Inflation is making its presence felt in people’s food and other bills with the next energy price cap poised to deliver an even bigger blow. As for the worrying situation in Ukraine? Russia’s bellicose behaviour – and the fists the British government is waving in its direction in an attempt to district from the bills and the parties and all the other stuff that’s going wrong – is just more wood being added to the bonfire burning underneath wholesale gas prices.

Amid defections, restive backbenchers, and poor polling results, it now looks like a question of when not if the chancellor sheds the sober, grey, fiscally responsible Tory suit he wanted to adopt in favour of dusting down his Father Christmas outfit. Fiscal gifts may be on the way.

Every day there is a new story about the current favourite way of reducing people’s heating bills, largely because none of the options are very good. Removing VAT is apparently back in vogue.
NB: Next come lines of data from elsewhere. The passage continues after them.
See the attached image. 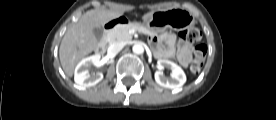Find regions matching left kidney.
Segmentation results:
<instances>
[{
	"mask_svg": "<svg viewBox=\"0 0 276 120\" xmlns=\"http://www.w3.org/2000/svg\"><path fill=\"white\" fill-rule=\"evenodd\" d=\"M159 70L155 72V81L162 87L172 90L179 89L186 82V75L182 68L172 61L160 59L158 60ZM167 68L171 70L170 78L166 77L162 69Z\"/></svg>",
	"mask_w": 276,
	"mask_h": 120,
	"instance_id": "5707ae66",
	"label": "left kidney"
}]
</instances>
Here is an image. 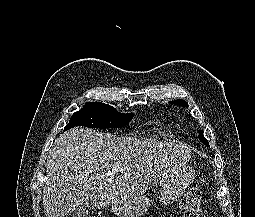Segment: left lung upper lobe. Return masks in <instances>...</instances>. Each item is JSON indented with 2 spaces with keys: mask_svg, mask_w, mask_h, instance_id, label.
<instances>
[{
  "mask_svg": "<svg viewBox=\"0 0 255 217\" xmlns=\"http://www.w3.org/2000/svg\"><path fill=\"white\" fill-rule=\"evenodd\" d=\"M170 103L172 104H178V105H182V106H186L188 107V103L183 101V100H174V101H171ZM199 140L204 143L205 145L209 146V143L208 141L204 138L203 136V131H200L199 132Z\"/></svg>",
  "mask_w": 255,
  "mask_h": 217,
  "instance_id": "left-lung-upper-lobe-1",
  "label": "left lung upper lobe"
}]
</instances>
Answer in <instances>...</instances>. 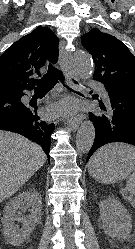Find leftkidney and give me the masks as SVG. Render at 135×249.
I'll return each mask as SVG.
<instances>
[{"label":"left kidney","mask_w":135,"mask_h":249,"mask_svg":"<svg viewBox=\"0 0 135 249\" xmlns=\"http://www.w3.org/2000/svg\"><path fill=\"white\" fill-rule=\"evenodd\" d=\"M100 220L106 234L121 241L130 237L131 217L126 208L114 197H108L99 204Z\"/></svg>","instance_id":"left-kidney-1"}]
</instances>
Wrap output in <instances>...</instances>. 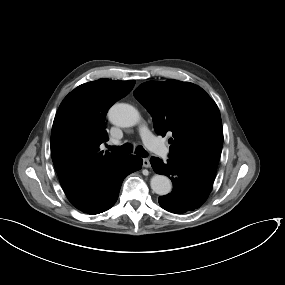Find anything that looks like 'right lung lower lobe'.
Segmentation results:
<instances>
[{
  "instance_id": "obj_1",
  "label": "right lung lower lobe",
  "mask_w": 285,
  "mask_h": 285,
  "mask_svg": "<svg viewBox=\"0 0 285 285\" xmlns=\"http://www.w3.org/2000/svg\"><path fill=\"white\" fill-rule=\"evenodd\" d=\"M138 156H127L125 161L110 170L96 185L73 205L88 214H99L110 209L116 202L124 178L142 167Z\"/></svg>"
}]
</instances>
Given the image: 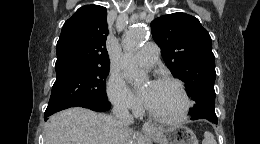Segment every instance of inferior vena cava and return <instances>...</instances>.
I'll return each mask as SVG.
<instances>
[{
  "label": "inferior vena cava",
  "instance_id": "602c4592",
  "mask_svg": "<svg viewBox=\"0 0 260 144\" xmlns=\"http://www.w3.org/2000/svg\"><path fill=\"white\" fill-rule=\"evenodd\" d=\"M112 111L119 126L126 127L134 123V119L130 114L128 107L125 103L122 102L116 103Z\"/></svg>",
  "mask_w": 260,
  "mask_h": 144
}]
</instances>
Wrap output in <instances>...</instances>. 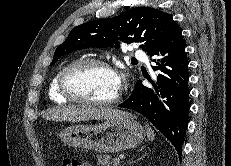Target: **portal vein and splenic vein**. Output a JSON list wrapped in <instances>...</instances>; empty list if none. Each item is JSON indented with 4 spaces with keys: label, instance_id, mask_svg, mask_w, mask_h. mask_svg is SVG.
Returning <instances> with one entry per match:
<instances>
[{
    "label": "portal vein and splenic vein",
    "instance_id": "portal-vein-and-splenic-vein-1",
    "mask_svg": "<svg viewBox=\"0 0 231 166\" xmlns=\"http://www.w3.org/2000/svg\"><path fill=\"white\" fill-rule=\"evenodd\" d=\"M122 158L123 157H118V158H115L114 160L119 162Z\"/></svg>",
    "mask_w": 231,
    "mask_h": 166
}]
</instances>
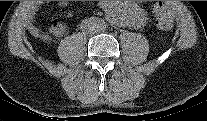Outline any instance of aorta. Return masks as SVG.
<instances>
[{
    "label": "aorta",
    "instance_id": "obj_1",
    "mask_svg": "<svg viewBox=\"0 0 207 121\" xmlns=\"http://www.w3.org/2000/svg\"><path fill=\"white\" fill-rule=\"evenodd\" d=\"M128 6V3L123 1H112L109 7L111 21L118 26H129L132 16Z\"/></svg>",
    "mask_w": 207,
    "mask_h": 121
}]
</instances>
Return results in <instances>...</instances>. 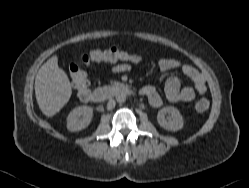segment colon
Returning <instances> with one entry per match:
<instances>
[{
  "label": "colon",
  "mask_w": 249,
  "mask_h": 188,
  "mask_svg": "<svg viewBox=\"0 0 249 188\" xmlns=\"http://www.w3.org/2000/svg\"><path fill=\"white\" fill-rule=\"evenodd\" d=\"M130 58L128 52L119 50L116 47H111L106 50H95L88 54H84L79 60L72 61L69 65L71 83L75 89L77 96L80 99H88L90 84L87 79L85 66L97 62H116L124 61ZM209 108V101L206 98H201L196 103V110L205 112Z\"/></svg>",
  "instance_id": "obj_1"
}]
</instances>
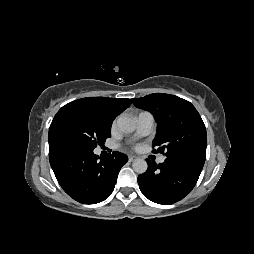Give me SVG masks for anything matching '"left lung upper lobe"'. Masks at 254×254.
Instances as JSON below:
<instances>
[{
  "instance_id": "1",
  "label": "left lung upper lobe",
  "mask_w": 254,
  "mask_h": 254,
  "mask_svg": "<svg viewBox=\"0 0 254 254\" xmlns=\"http://www.w3.org/2000/svg\"><path fill=\"white\" fill-rule=\"evenodd\" d=\"M133 104L153 114L157 134L152 142L154 152L171 157H194L205 161L207 135L201 116L195 107L180 97L154 93L133 98Z\"/></svg>"
}]
</instances>
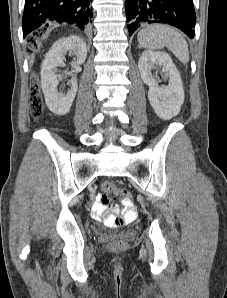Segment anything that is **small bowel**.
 I'll return each mask as SVG.
<instances>
[{
    "label": "small bowel",
    "mask_w": 227,
    "mask_h": 298,
    "mask_svg": "<svg viewBox=\"0 0 227 298\" xmlns=\"http://www.w3.org/2000/svg\"><path fill=\"white\" fill-rule=\"evenodd\" d=\"M103 195L104 193L97 195L96 201L93 203L91 208L92 214L96 219H100L106 213L105 208L100 203V199L102 198ZM125 208H126V213L123 220L124 222H129L135 217L136 211L133 207H125ZM116 210L117 209L114 207V211Z\"/></svg>",
    "instance_id": "1"
}]
</instances>
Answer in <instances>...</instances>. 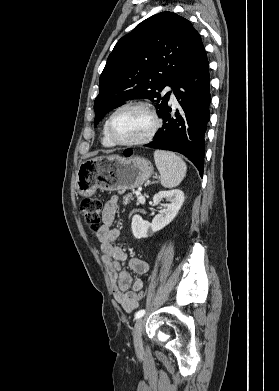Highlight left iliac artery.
<instances>
[{
	"label": "left iliac artery",
	"instance_id": "obj_1",
	"mask_svg": "<svg viewBox=\"0 0 279 391\" xmlns=\"http://www.w3.org/2000/svg\"><path fill=\"white\" fill-rule=\"evenodd\" d=\"M145 314V310H139L138 312L135 313V319L141 318Z\"/></svg>",
	"mask_w": 279,
	"mask_h": 391
}]
</instances>
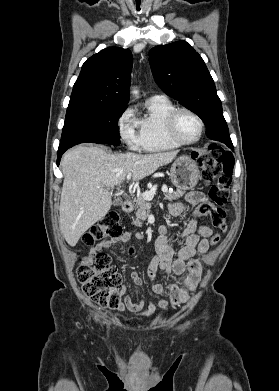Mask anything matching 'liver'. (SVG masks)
<instances>
[{
	"instance_id": "obj_1",
	"label": "liver",
	"mask_w": 279,
	"mask_h": 391,
	"mask_svg": "<svg viewBox=\"0 0 279 391\" xmlns=\"http://www.w3.org/2000/svg\"><path fill=\"white\" fill-rule=\"evenodd\" d=\"M177 152L157 154H111L99 146H78L61 161L64 174L59 226L74 247L81 236L101 220L112 205L109 190L132 174L138 181L169 164Z\"/></svg>"
}]
</instances>
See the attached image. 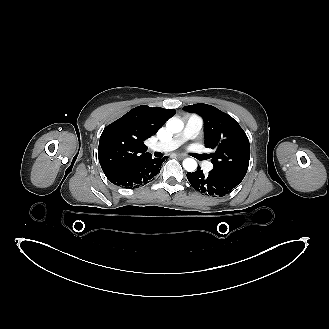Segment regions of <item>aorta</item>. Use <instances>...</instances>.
<instances>
[{
	"label": "aorta",
	"instance_id": "aorta-1",
	"mask_svg": "<svg viewBox=\"0 0 329 329\" xmlns=\"http://www.w3.org/2000/svg\"><path fill=\"white\" fill-rule=\"evenodd\" d=\"M184 123L178 118H171L166 123V128L172 133H178L183 130ZM183 168L188 172H194L197 169V162L193 158H186L183 161Z\"/></svg>",
	"mask_w": 329,
	"mask_h": 329
}]
</instances>
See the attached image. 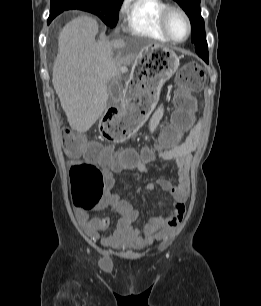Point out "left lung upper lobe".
Segmentation results:
<instances>
[{
	"mask_svg": "<svg viewBox=\"0 0 261 306\" xmlns=\"http://www.w3.org/2000/svg\"><path fill=\"white\" fill-rule=\"evenodd\" d=\"M185 13L191 22V41L195 44L196 53L208 63V46L205 37L204 20L201 17L200 0H174Z\"/></svg>",
	"mask_w": 261,
	"mask_h": 306,
	"instance_id": "5c2ea615",
	"label": "left lung upper lobe"
}]
</instances>
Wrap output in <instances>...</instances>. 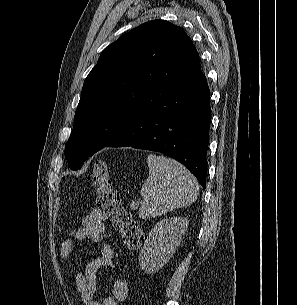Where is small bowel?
Masks as SVG:
<instances>
[{
	"label": "small bowel",
	"instance_id": "small-bowel-1",
	"mask_svg": "<svg viewBox=\"0 0 297 305\" xmlns=\"http://www.w3.org/2000/svg\"><path fill=\"white\" fill-rule=\"evenodd\" d=\"M107 214L102 209H95L87 215L80 227L74 228L63 240L60 248V258L67 259L76 241L91 239L100 245L99 258L88 263L83 271H77L75 280L80 299L84 305H118L128 297V283L123 279H115L111 290L102 299L96 298V272L100 267H113L114 250L104 241L106 234Z\"/></svg>",
	"mask_w": 297,
	"mask_h": 305
}]
</instances>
Tomorrow there’ll be another wheeze in focus.

Preparation is also being made for a U-turn on the planned national insurance rise, which was Boris Johnson’s big idea for fixing the NHS and the social care crisis too. That problem will be kicked back into the long grass where it has long resided. The government can ill afford to further squeeze people’s income with wages moving up at the speed of a weary sloth.

The discussion about the fiscal headroom the borrowing figures provide Sunak with is really rather academic. The chancellor is going to spend again. He’d probably do so if they were a good deal worse. There will be a lot of energy expended in debating the numbers, and the economics of whatever decisions he makes. But the politics rule.